95% would make again
Thanksgiving Leftovers: Shepherd's Pie
featured in Recipes Using Leftover Food
for 4 servings
- 2 tablespoons butter
- 1 cup onion (150 g), diced
- 1 cup carrot (120 g), chopped
- 1 cup peas (150 g)
- 1 cup mushrooms (75 g)
- 3 cups turkey (375 g), cooked, diced
- ½ teaspoon dried thyme
- ½ teaspoon dried parsley
- ¼ teaspoon salt
- ¼ teaspoon pepper
- 1 cup gravy (240 g)
- ½ cup heavy cream (120 mL)
- 4 cups mashed potato (1 kg)
- cooking spray, as needed
- Calories 1310
- Fat 32g
- Carbs 194g
- Fiber 14g
- Sugar 16g
- Protein 55g
Estimated values based on one serving size.
- Preheat the oven to 425°F (220°C).
- Melt butter in a large pot.
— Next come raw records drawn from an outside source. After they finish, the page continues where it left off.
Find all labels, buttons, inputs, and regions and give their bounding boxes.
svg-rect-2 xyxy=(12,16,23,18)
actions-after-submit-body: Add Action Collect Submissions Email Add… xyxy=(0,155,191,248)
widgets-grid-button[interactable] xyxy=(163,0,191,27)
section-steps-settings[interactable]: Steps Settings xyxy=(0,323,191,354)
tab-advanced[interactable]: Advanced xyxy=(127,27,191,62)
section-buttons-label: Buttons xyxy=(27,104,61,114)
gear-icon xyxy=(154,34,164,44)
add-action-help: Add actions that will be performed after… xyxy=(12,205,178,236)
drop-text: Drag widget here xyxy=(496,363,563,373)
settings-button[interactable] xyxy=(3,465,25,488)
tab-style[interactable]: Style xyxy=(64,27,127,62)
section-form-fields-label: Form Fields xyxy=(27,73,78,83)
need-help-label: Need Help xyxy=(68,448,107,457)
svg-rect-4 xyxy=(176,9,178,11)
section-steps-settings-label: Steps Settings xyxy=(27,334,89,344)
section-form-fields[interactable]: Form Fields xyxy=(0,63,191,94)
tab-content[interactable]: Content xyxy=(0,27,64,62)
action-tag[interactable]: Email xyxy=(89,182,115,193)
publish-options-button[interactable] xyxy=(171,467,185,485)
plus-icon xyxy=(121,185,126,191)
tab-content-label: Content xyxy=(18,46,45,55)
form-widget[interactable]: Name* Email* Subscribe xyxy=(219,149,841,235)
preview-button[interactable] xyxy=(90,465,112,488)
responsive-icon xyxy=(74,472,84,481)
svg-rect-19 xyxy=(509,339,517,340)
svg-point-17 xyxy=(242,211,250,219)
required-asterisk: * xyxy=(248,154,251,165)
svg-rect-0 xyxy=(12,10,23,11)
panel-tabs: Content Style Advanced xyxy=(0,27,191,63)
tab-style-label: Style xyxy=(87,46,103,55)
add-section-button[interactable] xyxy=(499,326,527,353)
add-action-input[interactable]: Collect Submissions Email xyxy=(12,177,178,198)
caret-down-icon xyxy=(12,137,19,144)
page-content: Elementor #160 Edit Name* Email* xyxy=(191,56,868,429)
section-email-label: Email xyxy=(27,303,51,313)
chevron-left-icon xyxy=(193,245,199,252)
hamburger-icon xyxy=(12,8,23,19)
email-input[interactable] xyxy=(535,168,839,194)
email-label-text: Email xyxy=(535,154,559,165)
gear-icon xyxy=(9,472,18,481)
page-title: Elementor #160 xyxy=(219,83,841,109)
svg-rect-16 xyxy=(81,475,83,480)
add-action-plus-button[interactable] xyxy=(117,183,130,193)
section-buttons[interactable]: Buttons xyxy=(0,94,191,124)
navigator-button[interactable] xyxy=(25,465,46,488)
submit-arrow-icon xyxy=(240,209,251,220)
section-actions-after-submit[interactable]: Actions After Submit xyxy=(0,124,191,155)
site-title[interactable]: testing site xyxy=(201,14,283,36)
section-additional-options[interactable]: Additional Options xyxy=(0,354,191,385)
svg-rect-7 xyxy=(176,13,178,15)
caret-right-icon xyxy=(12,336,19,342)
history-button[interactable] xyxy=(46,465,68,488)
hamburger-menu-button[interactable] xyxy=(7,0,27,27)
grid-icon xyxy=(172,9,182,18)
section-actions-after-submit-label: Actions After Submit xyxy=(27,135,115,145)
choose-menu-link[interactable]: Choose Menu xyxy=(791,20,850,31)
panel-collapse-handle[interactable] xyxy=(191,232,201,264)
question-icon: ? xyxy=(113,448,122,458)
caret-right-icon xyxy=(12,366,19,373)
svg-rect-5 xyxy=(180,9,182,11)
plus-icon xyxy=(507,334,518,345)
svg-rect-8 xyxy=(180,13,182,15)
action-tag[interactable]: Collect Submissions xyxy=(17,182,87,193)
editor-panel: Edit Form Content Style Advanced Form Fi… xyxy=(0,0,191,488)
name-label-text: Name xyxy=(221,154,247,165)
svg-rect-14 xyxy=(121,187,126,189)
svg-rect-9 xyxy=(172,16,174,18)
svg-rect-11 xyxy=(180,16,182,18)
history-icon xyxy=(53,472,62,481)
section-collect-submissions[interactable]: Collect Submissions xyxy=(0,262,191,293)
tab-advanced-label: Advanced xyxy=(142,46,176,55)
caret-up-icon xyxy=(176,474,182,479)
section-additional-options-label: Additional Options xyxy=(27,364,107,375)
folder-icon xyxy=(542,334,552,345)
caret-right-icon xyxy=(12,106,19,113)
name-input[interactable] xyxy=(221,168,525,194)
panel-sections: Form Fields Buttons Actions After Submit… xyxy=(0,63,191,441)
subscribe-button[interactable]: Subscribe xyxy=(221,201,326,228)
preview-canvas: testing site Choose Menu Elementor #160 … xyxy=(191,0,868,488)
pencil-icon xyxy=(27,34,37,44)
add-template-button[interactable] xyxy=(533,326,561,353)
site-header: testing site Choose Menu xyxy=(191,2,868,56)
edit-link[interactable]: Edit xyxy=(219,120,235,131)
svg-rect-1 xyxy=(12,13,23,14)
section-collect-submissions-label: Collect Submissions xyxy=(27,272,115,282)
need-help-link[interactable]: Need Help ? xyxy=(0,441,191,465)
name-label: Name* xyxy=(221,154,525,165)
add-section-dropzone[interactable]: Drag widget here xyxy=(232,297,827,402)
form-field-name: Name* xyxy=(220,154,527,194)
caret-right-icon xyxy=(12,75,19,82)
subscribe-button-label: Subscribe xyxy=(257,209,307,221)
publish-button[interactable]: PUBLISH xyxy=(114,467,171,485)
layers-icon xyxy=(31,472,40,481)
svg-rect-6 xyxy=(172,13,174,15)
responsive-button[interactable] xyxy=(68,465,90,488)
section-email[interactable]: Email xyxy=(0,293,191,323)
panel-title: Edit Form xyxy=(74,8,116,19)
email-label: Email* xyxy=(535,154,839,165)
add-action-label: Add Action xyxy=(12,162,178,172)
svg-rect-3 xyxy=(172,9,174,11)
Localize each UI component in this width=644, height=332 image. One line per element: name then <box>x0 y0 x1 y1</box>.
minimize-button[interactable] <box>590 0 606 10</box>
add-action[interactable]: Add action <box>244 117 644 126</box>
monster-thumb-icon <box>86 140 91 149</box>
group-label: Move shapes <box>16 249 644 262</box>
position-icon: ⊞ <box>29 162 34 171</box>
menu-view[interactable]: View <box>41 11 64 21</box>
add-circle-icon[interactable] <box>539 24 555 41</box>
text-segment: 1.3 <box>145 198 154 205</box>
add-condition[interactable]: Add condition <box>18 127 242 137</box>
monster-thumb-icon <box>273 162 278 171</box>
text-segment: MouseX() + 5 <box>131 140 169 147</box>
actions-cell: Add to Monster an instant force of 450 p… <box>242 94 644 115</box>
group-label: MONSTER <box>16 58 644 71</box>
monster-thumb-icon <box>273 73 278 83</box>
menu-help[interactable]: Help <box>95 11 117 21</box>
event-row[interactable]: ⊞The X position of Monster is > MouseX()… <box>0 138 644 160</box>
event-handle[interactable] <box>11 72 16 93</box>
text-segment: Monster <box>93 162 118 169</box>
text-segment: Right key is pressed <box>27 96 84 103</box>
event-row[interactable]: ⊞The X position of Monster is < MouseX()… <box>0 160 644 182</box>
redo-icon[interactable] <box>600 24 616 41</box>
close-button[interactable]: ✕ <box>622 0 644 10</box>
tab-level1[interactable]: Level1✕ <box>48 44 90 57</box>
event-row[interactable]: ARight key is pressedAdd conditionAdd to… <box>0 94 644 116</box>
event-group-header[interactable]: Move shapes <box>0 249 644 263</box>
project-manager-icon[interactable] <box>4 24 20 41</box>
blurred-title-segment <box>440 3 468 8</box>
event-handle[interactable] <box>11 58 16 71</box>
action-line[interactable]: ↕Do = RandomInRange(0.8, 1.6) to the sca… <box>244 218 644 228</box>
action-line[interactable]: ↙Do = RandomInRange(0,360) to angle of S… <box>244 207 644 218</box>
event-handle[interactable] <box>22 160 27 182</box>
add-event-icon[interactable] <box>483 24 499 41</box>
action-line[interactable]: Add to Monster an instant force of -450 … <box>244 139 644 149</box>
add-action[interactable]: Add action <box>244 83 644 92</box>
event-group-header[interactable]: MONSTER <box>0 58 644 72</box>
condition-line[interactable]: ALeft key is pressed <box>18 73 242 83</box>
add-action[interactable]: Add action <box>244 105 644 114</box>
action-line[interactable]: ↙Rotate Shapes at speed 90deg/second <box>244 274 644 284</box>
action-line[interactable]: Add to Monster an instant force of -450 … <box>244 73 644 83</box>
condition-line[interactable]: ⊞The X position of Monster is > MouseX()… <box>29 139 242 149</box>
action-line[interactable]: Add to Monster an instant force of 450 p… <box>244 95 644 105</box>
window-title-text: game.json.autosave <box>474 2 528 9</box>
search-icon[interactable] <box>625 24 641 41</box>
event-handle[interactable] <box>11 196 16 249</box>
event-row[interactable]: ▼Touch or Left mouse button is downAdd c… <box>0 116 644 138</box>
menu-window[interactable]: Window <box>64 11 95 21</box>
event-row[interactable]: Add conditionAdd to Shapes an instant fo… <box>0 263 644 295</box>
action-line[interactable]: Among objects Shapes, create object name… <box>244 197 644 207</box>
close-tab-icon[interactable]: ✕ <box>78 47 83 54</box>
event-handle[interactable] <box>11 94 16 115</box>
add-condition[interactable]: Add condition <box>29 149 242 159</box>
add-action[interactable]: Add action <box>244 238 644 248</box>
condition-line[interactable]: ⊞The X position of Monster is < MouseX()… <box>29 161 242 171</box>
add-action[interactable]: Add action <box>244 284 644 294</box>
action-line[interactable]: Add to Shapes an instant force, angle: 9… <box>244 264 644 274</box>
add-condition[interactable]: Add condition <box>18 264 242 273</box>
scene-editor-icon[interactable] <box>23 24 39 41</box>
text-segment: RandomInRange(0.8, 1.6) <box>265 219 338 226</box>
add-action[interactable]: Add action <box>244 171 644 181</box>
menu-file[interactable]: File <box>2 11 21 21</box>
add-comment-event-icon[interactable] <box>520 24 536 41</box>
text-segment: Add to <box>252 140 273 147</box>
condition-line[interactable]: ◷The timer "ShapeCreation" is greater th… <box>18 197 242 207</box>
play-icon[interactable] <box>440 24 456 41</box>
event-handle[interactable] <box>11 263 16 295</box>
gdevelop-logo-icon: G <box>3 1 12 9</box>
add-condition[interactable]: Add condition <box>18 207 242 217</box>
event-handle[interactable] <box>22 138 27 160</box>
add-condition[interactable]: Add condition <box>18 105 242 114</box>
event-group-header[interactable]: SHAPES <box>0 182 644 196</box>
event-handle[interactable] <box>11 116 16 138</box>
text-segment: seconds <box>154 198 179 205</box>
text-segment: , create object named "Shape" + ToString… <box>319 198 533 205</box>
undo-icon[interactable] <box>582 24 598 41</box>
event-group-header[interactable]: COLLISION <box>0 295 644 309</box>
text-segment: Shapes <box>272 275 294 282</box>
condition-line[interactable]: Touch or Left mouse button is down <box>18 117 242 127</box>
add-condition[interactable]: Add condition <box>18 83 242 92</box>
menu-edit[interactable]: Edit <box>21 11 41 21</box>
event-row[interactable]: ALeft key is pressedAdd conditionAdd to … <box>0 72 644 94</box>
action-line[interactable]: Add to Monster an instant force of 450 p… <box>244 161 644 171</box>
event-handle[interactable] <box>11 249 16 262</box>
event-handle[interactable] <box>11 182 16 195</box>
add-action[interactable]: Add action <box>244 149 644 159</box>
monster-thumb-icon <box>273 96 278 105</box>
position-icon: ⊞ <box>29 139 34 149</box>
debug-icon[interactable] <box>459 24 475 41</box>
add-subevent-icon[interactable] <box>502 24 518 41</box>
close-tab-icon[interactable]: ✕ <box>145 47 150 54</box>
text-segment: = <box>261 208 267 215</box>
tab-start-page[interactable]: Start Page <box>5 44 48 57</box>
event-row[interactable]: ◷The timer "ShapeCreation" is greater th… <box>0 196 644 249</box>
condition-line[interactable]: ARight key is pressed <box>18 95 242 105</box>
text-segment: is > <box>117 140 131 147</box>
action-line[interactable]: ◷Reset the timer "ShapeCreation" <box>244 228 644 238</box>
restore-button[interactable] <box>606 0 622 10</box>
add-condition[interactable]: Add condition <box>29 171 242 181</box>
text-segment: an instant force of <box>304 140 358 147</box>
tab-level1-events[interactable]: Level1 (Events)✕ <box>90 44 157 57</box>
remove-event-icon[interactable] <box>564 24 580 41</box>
Then add onions and carrots and cook until tender (about 5 minutes on medium heat).
- Add in mushrooms and peas. Cook for an additional 2-3 minutes.
- Then, add in the turkey, salt, pepper, parsley, and thyme and stir until well-blended. Pour in the gravy and heavy cream, stir, and cook on low heat for 5 minutes.
- Transfer to a greased baking dish or ramekins. Top with leftover mashed potatoes (use a piping bag to achieve the look of our pie).
- Mist with nonstick cooking spray. Place on a baking sheet and bake for 10-15 minutes until the potatoes are lightly browned and the filling is bubbly around the edges. (This may get messy, so clean up the edges before serving.)